In 2012 Bruce segued into his present role.
Conscious we've heard a lot about his working life, we insist we want to know about his personal one.
He joins the ranks of those we've found reluctant to talk about themselves but we did glean he's been twice married, that his first marriage produced three sons, now adults, and he's step-dad to two teenage girls.
We prod some more and unearth his second wife's "the beautiful, wonderful Kellie". We're under starter's orders to use those exact words; to ensure we do he repeats them in a post-interview email.
They married within six months of meeting at the Fuse Bar a decade ago.
"Actually we knew each other before at Rotorua Intermediate."
Why doesn't it surprise us that they wed at Skyline? "It was on the helipad, Kiri Atkinson Crean (Our People, June 18, 2011) was assistant celebrant, we worked together at Tourism Rotorua."
Kellie's job is far removed from tourism - she's a district health board project manager.
Replete after our excellent lunch, we tell Bruce how much we've enjoyed it. We couldn't have pleased him more, not because we're being polite but that it's locals the restaurant's pitched at.
"Before we opened we knew if locals supported it it would be successful. Why? Because locals have a choice, they can go elsewhere."
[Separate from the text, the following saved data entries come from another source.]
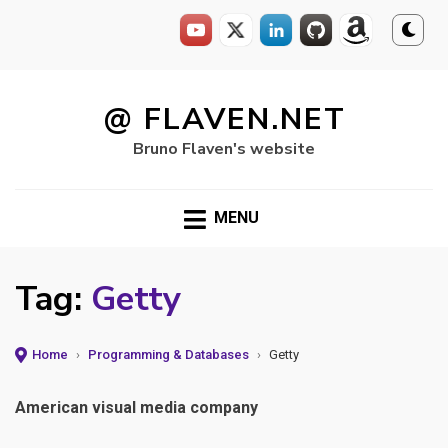
Skip
to
@ FLAVEN.NET
content
Bruno Flaven's website
MENU
Tag:
Getty
Home
›
Programming & Databases
›
Getty
American visual media company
'Staying local' is a Thomasen mantra. He insists it's local charities Skyline supports, the Ronald McDonald retreat and CanTeen included.
Born: Rotorua, 1969.
Education: Selwyn and Otonga Primaries, Rotorua Intermediate, Boys' High, Waiariki Polytechnic.
Family: Wife Kellie; three sons, two step-daughters.
Interests: Family, hunting "rabbits, ducks, deer", wake boarding, boating, "Rotorua's my favourite lake to get some great skiing in", "dabbing" in fishing (trout and sea); travel. "I'm just getting into mountain biking."
On Rotorua hosting Trenz: "It's a huge opportunity for the city, the timing couldn't be better, tourism's booming, everyone who comes is selling New Zealand to the world and it's Rotorua that benefits."
Personal philosophy: "Life ain't a practice run."